All of the data should be copied exactly, with the pictures left out.
====
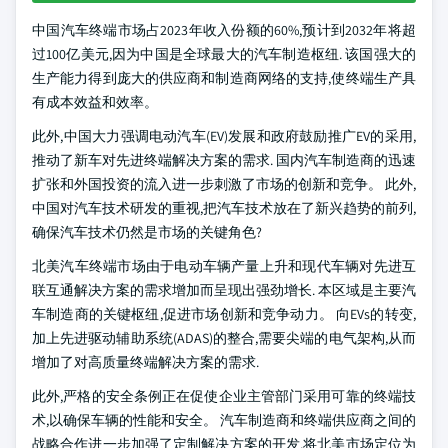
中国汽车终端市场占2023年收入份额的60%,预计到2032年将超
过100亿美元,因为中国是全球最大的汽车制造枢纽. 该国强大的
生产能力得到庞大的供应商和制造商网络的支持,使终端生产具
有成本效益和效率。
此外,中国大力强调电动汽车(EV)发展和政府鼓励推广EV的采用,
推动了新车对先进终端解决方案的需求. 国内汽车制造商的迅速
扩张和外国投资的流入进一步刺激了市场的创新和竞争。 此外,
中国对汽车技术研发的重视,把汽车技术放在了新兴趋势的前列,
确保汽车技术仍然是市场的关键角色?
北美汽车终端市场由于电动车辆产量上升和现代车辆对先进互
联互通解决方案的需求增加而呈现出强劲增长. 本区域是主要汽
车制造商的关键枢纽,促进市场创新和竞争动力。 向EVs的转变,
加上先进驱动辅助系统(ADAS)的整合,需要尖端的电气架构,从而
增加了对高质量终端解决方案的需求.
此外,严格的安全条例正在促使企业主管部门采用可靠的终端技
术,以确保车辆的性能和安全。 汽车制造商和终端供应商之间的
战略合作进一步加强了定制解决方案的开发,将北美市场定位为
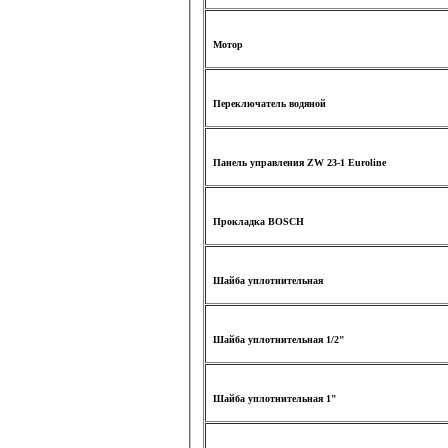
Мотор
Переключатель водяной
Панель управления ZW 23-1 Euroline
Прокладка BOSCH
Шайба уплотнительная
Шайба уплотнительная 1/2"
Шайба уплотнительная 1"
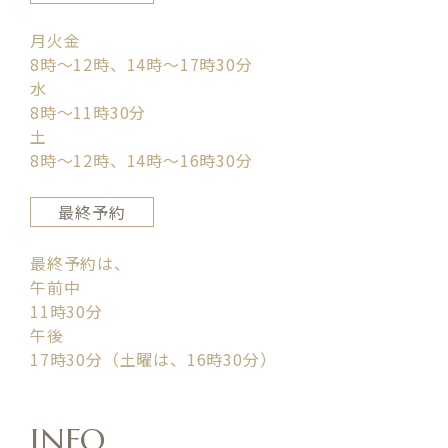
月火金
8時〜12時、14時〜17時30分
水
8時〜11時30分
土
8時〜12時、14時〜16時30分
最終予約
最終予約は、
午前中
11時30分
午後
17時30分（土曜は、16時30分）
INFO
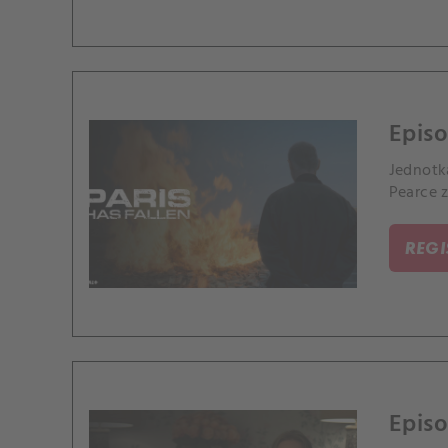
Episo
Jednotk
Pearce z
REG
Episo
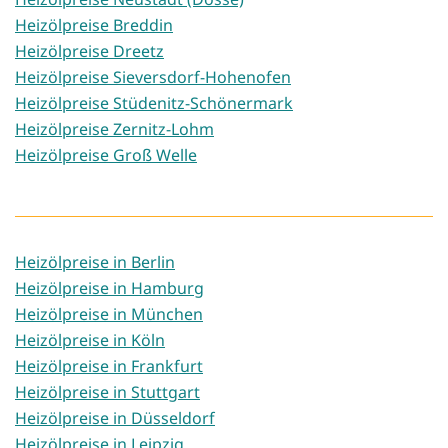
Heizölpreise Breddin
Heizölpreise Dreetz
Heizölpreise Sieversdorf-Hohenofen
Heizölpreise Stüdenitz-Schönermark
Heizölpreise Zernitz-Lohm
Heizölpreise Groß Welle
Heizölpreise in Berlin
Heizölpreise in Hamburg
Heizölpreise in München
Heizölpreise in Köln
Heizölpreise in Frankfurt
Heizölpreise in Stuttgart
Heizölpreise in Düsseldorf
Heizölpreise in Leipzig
====
PROBLEM SOLUTION.
中国汽车终端市场占2023年收入份额的60%,预计到2032年将超
过100亿美元,因为中国是全球最大的汽车制造枢纽. 该国强大的
生产能力得到庞大的供应商和制造商网络的支持,使终端生产具
有成本效益和效率。
此外,中国大力强调电动汽车(EV)发展和政府鼓励推广EV的采用,
推动了新车对先进终端解决方案的需求. 国内汽车制造商的迅速
扩张和外国投资的流入进一步刺激了市场的创新和竞争。 此外,
中国对汽车技术研发的重视,把汽车技术放在了新兴趋势的前列,
确保汽车技术仍然是市场的关键角色?
北美汽车终端市场由于电动车辆产量上升和现代车辆对先进互
联互通解决方案的需求增加而呈现出强劲增长. 本区域是主要汽
车制造商的关键枢纽,促进市场创新和竞争动力。 向EVs的转变,
加上先进驱动辅助系统(ADAS)的整合,需要尖端的电气架构,从而
增加了对高质量终端解决方案的需求.
此外,严格的安全条例正在促使企业主管部门采用可靠的终端技
术,以确保车辆的性能和安全。 汽车制造商和终端供应商之间的
战略合作进一步加强了定制解决方案的开发,将北美市场定位为
Мотор
Переключатель водяной
Панель управления ZW 23-1 Euroline
Прокладка BOSCH
Шайба уплотнительная
Шайба уплотнительная 1/2"
Шайба уплотнительная 1"
月火金
8時〜12時、14時〜17時30分
水
8時〜11時30分
土
8時〜12時、14時〜16時30分
最終予約
最終予約は、
午前中
11時30分
午後
17時30分（土曜は、16時30分）
INFO
Episo
Jednotk
Pearce z
REG
Episo
Heizölpreise Breddin
Heizölpreise Dreetz
Heizölpreise Sieversdorf-Hohenofen
Heizölpreise Stüdenitz-Schönermark
Heizölpreise Zernitz-Lohm
Heizölpreise Groß Welle
Heizölpreise in Berlin
Heizölpreise in Hamburg
Heizölpreise in München
Heizölpreise in Köln
Heizölpreise in Frankfurt
Heizölpreise in Stuttgart
Heizölpreise in Düsseldorf
Heizölpreise in Leipzig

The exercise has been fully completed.